◆ Task objective
Exact copies of all the lines below are wanted, without a single picture.

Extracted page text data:
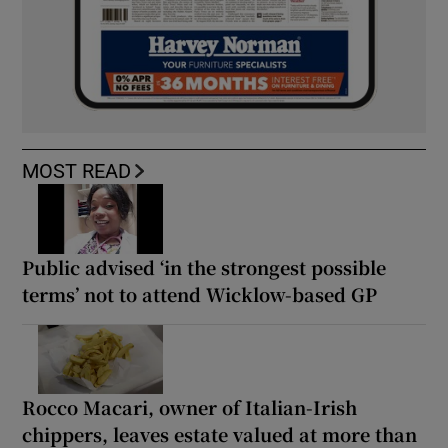
MOST READ
Public advised ‘in the strongest possible
terms’ not to attend Wicklow-based GP
Rocco Macari, owner of Italian-Irish
chippers, leaves estate valued at more than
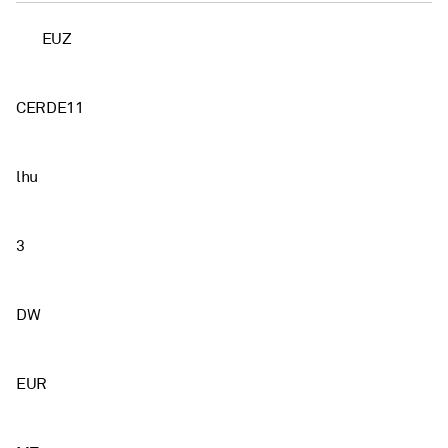
EUZ
CERDE11
lhu
3
DW
EUR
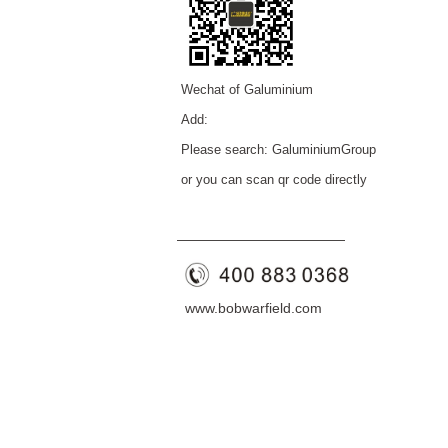
Wechat of Galuminium
Add:
Please search: GaluminiumGroup
or you can scan qr code directly
——————————
—
—
www.bobwarfield.com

◆ Result below
MOST READ
Public advised ‘in the strongest possible
terms’ not to attend Wicklow-based GP
Rocco Macari, owner of Italian-Irish
chippers, leaves estate valued at more than
EUZ
CERDE11
lhu
3
DW
EUR
Wechat of Galuminium
Add:
Please search: GaluminiumGroup
or you can scan qr code directly
——————————
—
—
www.bobwarfield.com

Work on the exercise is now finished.